By a smart operation on the part of the G.L.C., the House was persuaded to accept Statutory Instruments in the earlier part of the year, No. 228, which gave effect to a scheme by the G.L.C. for redistribution between the local authorities in and near Greater London of the ownership and management of certain parks and open spaces vested in the council, and No. 229, which redistributed the ownership and management—

Mr. John Boyd-Carpenter (Kingston upon Thames)

On a point of order, Mr. Deputy Speaker. We are on the Third Reading of the Bill. Is it in order for the hon. Member to inaugurate on argument about Statutory Instruments which are not made under the Bill but which are quite separate?

Mr. Deputy Speaker (Sir Robert Grant-Ferris)

Provided the hon. Member keeps to points which are contained in the Bill, he will be in order; if he goes outside that he will be out of order.
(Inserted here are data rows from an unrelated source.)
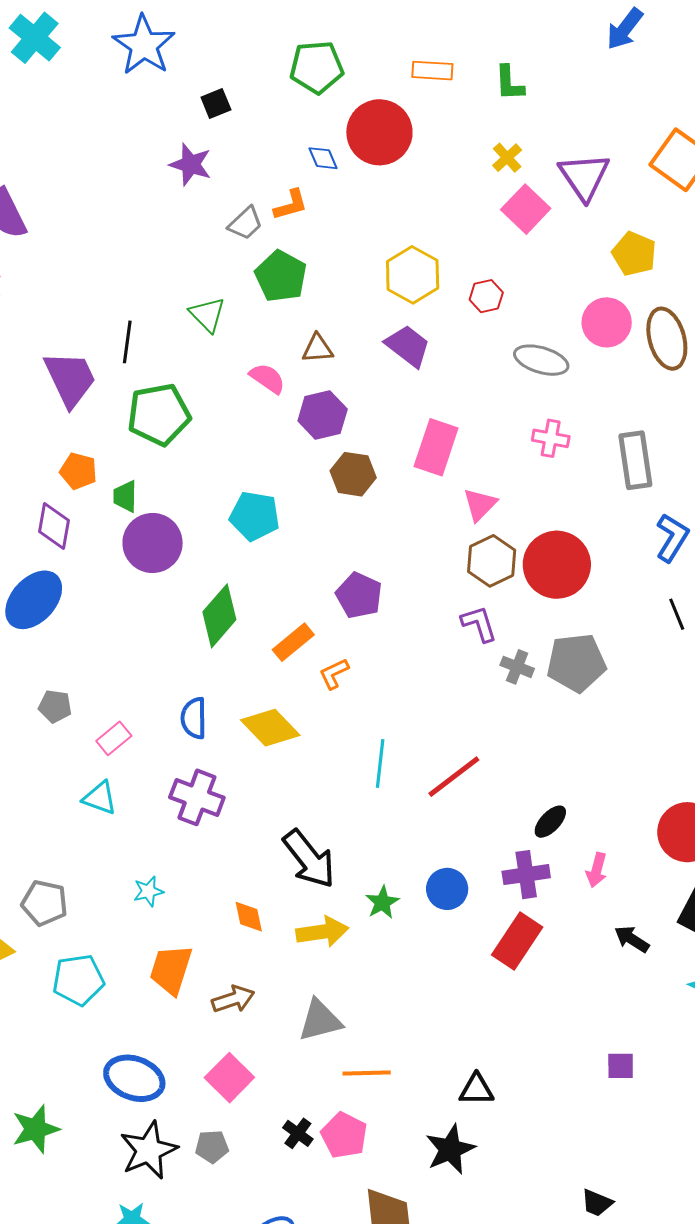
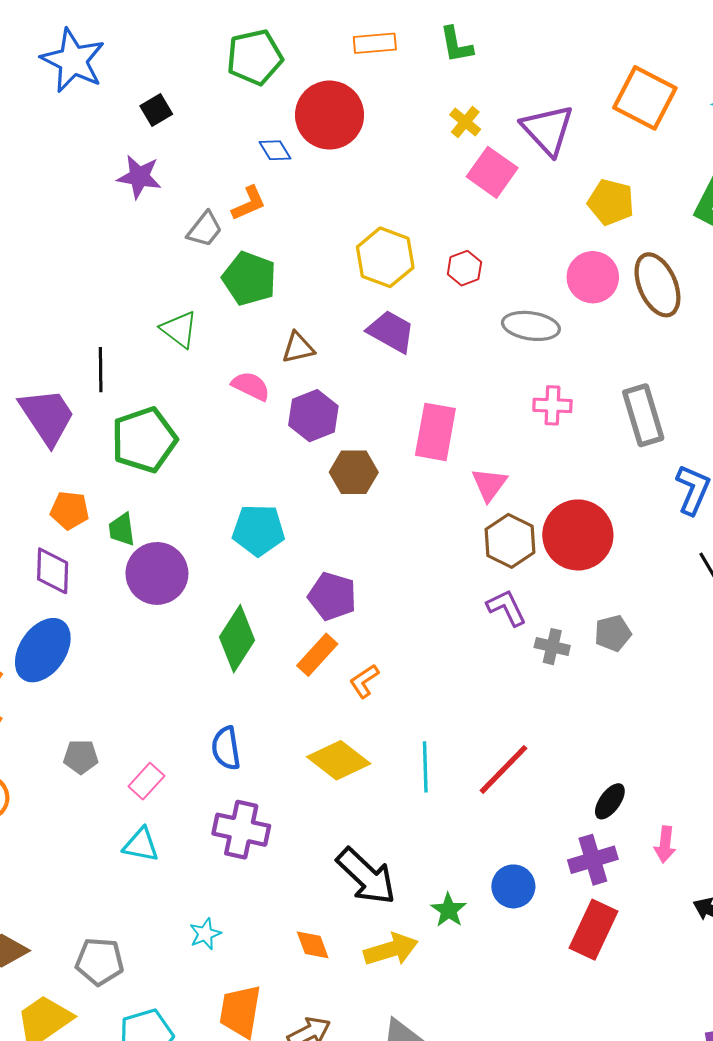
purple pentagon: (359, 595) -> (332, 596), moved
gray pentagon: (576, 663) -> (613, 633), size x0.6
yellow diamond: (270, 728) -> (339, 760), moved

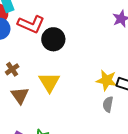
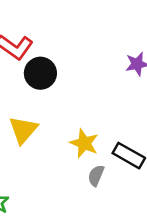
yellow star: (107, 80) -> (84, 143), moved

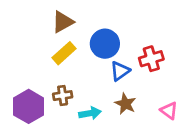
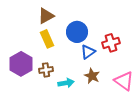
yellow rectangle: (64, 53) -> (47, 39), turned -72
purple hexagon: (29, 106) -> (21, 64), moved
pink triangle: (169, 111) -> (124, 81), size x1.5

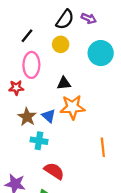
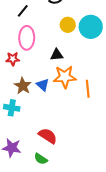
yellow circle: (61, 44) -> (68, 25), moved
cyan cross: (39, 141) -> (12, 108), moved
orange line: (103, 147) -> (88, 89), moved

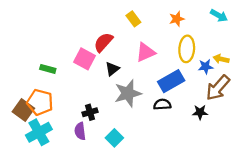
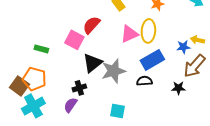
yellow ellipse: (187, 49) -> (148, 31), moved
black triangle: (112, 69) -> (92, 63), moved, size x1.5
purple semicircle: (80, 131) -> (70, 105), turned 42
cyan square: (114, 138) -> (117, 111), moved, turned -35

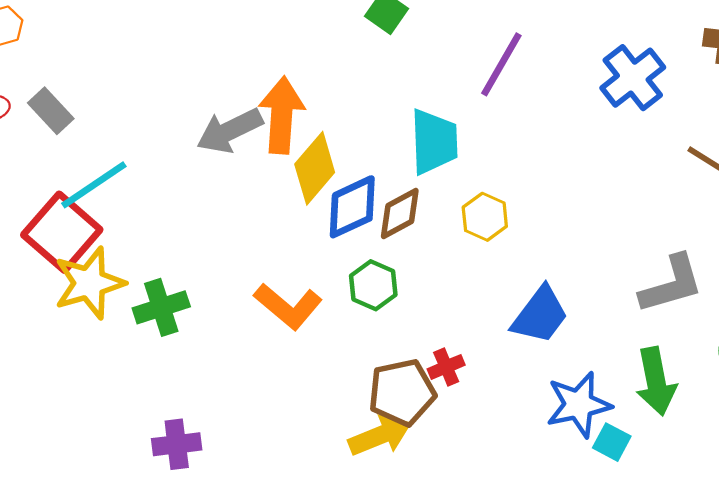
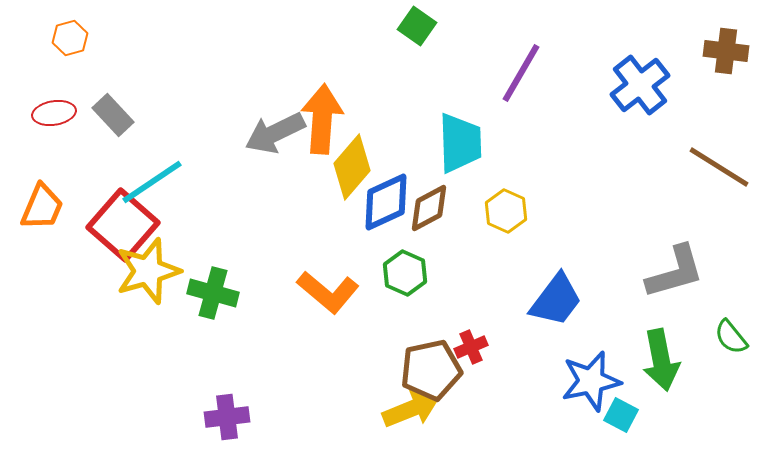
green cross: (161, 307) -> (213, 293), turned 33

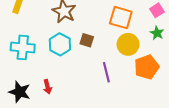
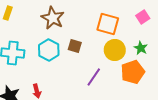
green star: (157, 33) -> (141, 48), moved
purple line: (106, 72) -> (94, 77), turned 48

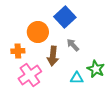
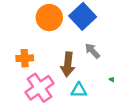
orange circle: (38, 32) -> (49, 18), moved
cyan triangle: (77, 78) -> (79, 90), moved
I am paying close attention to the hon. Member.

Mr. Lipton

The item in the Bill arises from the fact that Statutory Instruments were approved by the House in the earlier part of the year.

Mr. Ronald Brown

My hon. Friend is not quite right in that, because there were many hon. Members who prayed against those Statutory Instruments, but the Government never had the guts to have them debated in the House. That is the most serious part of the matter and my hon. Friend is right to challenge it.

Mr. Kenneth Baker

Further to the point of order. It may assist the House if I explain that Item 2 does not concern the Statutory Instruments but the provision of parks and open spaces, which is entirely different. The items it covers are those parks left exclusively under the control of the G.L.C., and they are very limited.

Mr. Lipton

That is one of the things I am complaining about. The Greater London Council has passed the buck to the London boroughs—

Mr. Geoffrey Finsberg (Hampstead)

On a point of order Mr. Deputy Speaker. Is it in order for the hon. Member to refer to things that he thinks ought to be in the Bill but are not?

Mr. Deputy-Speaker

No, it is not in order for the hon. Gentleman to do that.

Mr. Lipton

And I am not doing that, either. The hon. Member for St. Marylebone praised the Greater London Council, because it had cut its capital expenditure. He paid some vague tribute to the Council for having done some noble work in that respect. The Bill says quite clearly that the Greater London Council has transferred a very heavy liability from its own shoulders to those of the London boroughs. I will quote just one example of this. The Greater London Council transferred to the Lambeth Borough Council the whole of Clapham Common, and that will entail—

Mr. Baker

It is not in the Bill.

Mr. Lipton

—and as a result of this manoeuvre—

Mr. Baker

On a point of order, Mr. Deputy Speaker. With great respect, the transfer of parks is not covered by the Bill. The expenditure referred to under Item 2 of Part I of the Schedule refers to certain specific parks and open spaces in the East End of London of a very restricted nature. The transfer of parks such as Clapham Common is not in the Bill.

Mr. Wellbeloved

Further to that point of order, Mr. Deputy Speaker. No doubt you are in the same difficulty as we are. When the hon. Member for St. Marylebone (Mr. Kenneth Baker) moved the Third Reading he did not go into detail, and neither you nor I, nor any hon. Member other than, apparently, the hon. Member for St. Marylebone, has any idea what is covered by the Bill, because of the inadequate way in which both the hon. Member and the Greater London Council have presented the matter in the memorandum circulated to hon. Members. I submit that it may or not be as the hon. Member for St. Marylebone has stated, but you and I do not know, because the facts have not been placed before the House this evening upon which a judgment or a ruling can properly be made.

Mr. Ronald Brown

Further to that point of order. The promoter of the Bill in this House is now telling us that the amount of money shown in the second item in Part I is for the East End of London. I do not know where that information has come from, but I hope to catch your eye later, Mr. Deputy Speaker, in order to make the point that it is not in my part of the East End of London—which is my major criticism. So how do we find out whether what the hon. Member tells us that this amount of money is for the East End—is indeed the fact?

Mr. Deputy Speaker

We can get into great difficulties here if we are not careful. The hon. Member for Brixton (Mr. Lipton) should be very careful not to go outside the terms of the Bill. I do not think that the House wants an indefinitely long debate—we have important business to follow. I think that expedition and keeping strictly to the terms of the Bill will be greatly to the advantage of the House.

Mr. Brown

Further to that point of order. The House is not responsible but the Government for putting on three major Measures at a very late hour in the evening. I think that it is disgraceful.

Mr. Deputy Speaker

That is not quite correct. I am responsible for that being done, not the Government.

Mr. Lipton

In those circumstances, Mr. Deputy Speaker, you will have to carry an additional burden of responsibility in regard to our discussion this evening.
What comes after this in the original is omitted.